The advantage of LR analysis is that it controls for confounding variables [34]. CART and MDR do not assume any specific parametric form while uncovering SNP–SNP interactions that are missed by LR [35]. Cross validation and permutation testing procedures reduce the chances of making type I errors as a result of multiple testing in MDR [34]. An important feature of CART is the influence of the first split on the tree structure. In our analyses, the main effect, betel quid appears in the first split. As there is a strong main effect, the resulting tree is interpreted as very stable [35]. Moreover, the significance of our results can also be gauged considering the FPRP values we obtained under different scenarios (Supplementary Table 3).

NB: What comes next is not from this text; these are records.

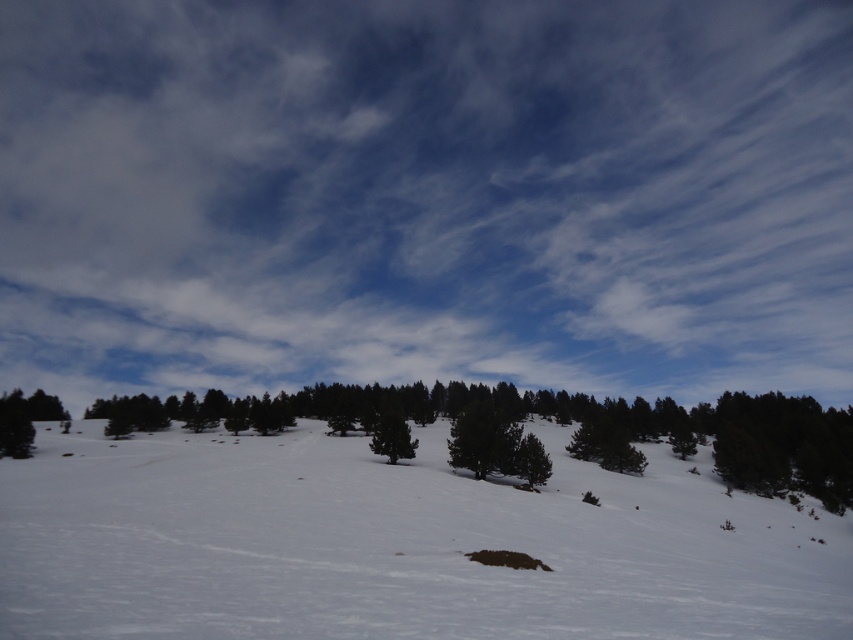 Can you confirm if white fluffy cloud at upper center is positioned to the right of green matte tree at center?

Correct, you'll find white fluffy cloud at upper center to the right of green matte tree at center.

Can you confirm if white fluffy cloud at upper center is taller than green matte tree at center?

Yes.

Which is in front, point (738, 22) or point (399, 433)?

Point (399, 433) is in front.

This screenshot has width=853, height=640. Identify the location of white fluffy cloud at upper center. (426, 195).

Which of these two, white powdery snow at center or green matte tree at center, stands shorter?

Standing shorter between the two is green matte tree at center.

You are a GUI agent. You are given a task and a screenshot of the screen. Output one action in this format:
    pyautogui.click(x=<x>, y=<y>)
    Task: Click on the white powdery snow at center
    The image size is (853, 640).
    Given the screenshot: What is the action you would take?
    395,544

Is white fluffy cloud at upper center to the left of white powdery snow at center from the viewer's perspective?

Incorrect, white fluffy cloud at upper center is not on the left side of white powdery snow at center.

Which is behind, point (238, 337) or point (310, 506)?

The point (238, 337) is behind.

Where is `white fluffy cloud at upper center`? The width and height of the screenshot is (853, 640). white fluffy cloud at upper center is located at coordinates (426, 195).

Limitation of the study include the candidate gene approach and relatively small sample size. Inclusion of tag SNPs would have present more convincing support for the associations. Northeast Indian population is relatively homogeneous, thus, the likelihood of extensive population stratification in our study is generally lower than in more ethnically diverse locations. Further, dietary patterns and other factors like family history were neither unaccounted nor adjusted in the analyses because of missing or uncollected data. However, given the strong interactions detected in this study, these potential confounders would probably have minor influence on the results. Moreover, the case–control matching was done in reference to age and ethnicity, thereby controlling for any confounding effect accounted by these variables.

Conclusion

Our data indicate that common genetic variations in DNA repair and cell cycle genes contribute towards breast cancer risk. In addition, unparallel predisposition was observed amongst BQC and NBQC breast cancer patients rendering dissimilar susceptibility towards breast cancer. BQC might be at an elevated risk for breast cancer attributable to betel quid carcinogens and minor roles of BRCA2 mutation and C allele of RAD51. Whereas NBQC could be at slightly lower risk for breast cancer due to the protection offered by the Pro/Pro-TP53 form. CCND1 polymorphism conferred protection irrespective of the betel quid chewing status.